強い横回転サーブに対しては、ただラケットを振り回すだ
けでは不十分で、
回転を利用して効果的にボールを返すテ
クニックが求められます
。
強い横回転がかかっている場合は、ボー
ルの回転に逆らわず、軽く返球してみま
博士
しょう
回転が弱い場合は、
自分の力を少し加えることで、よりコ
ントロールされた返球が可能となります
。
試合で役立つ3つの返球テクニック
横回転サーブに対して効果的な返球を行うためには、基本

____

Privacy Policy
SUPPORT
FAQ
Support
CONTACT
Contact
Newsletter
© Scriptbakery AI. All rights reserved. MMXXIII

____

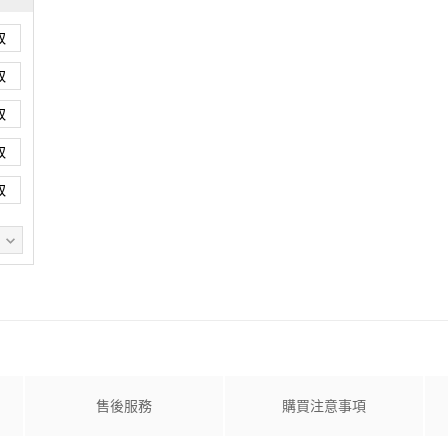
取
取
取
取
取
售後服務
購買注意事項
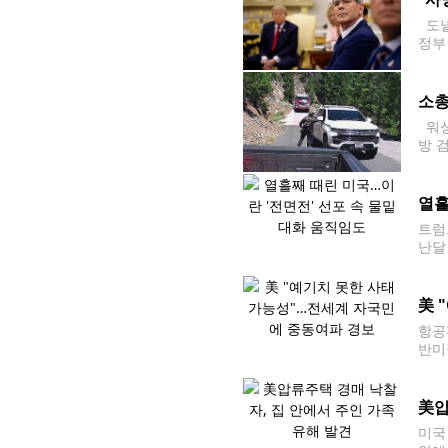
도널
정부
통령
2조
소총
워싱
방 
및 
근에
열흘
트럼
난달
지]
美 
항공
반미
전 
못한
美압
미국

____

• [Task item]: Transcribe the records above from the line holding "ントロールされた返球が可能となります" down to the line holding "横回転サーブに対して効果的な返球を行うためには、基本", inclusive, without adding anything.

• [Written response]:
ントロールされた返球が可能となります
。
試合で役立つ3つの返球テクニック
横回転サーブに対して効果的な返球を行うためには、基本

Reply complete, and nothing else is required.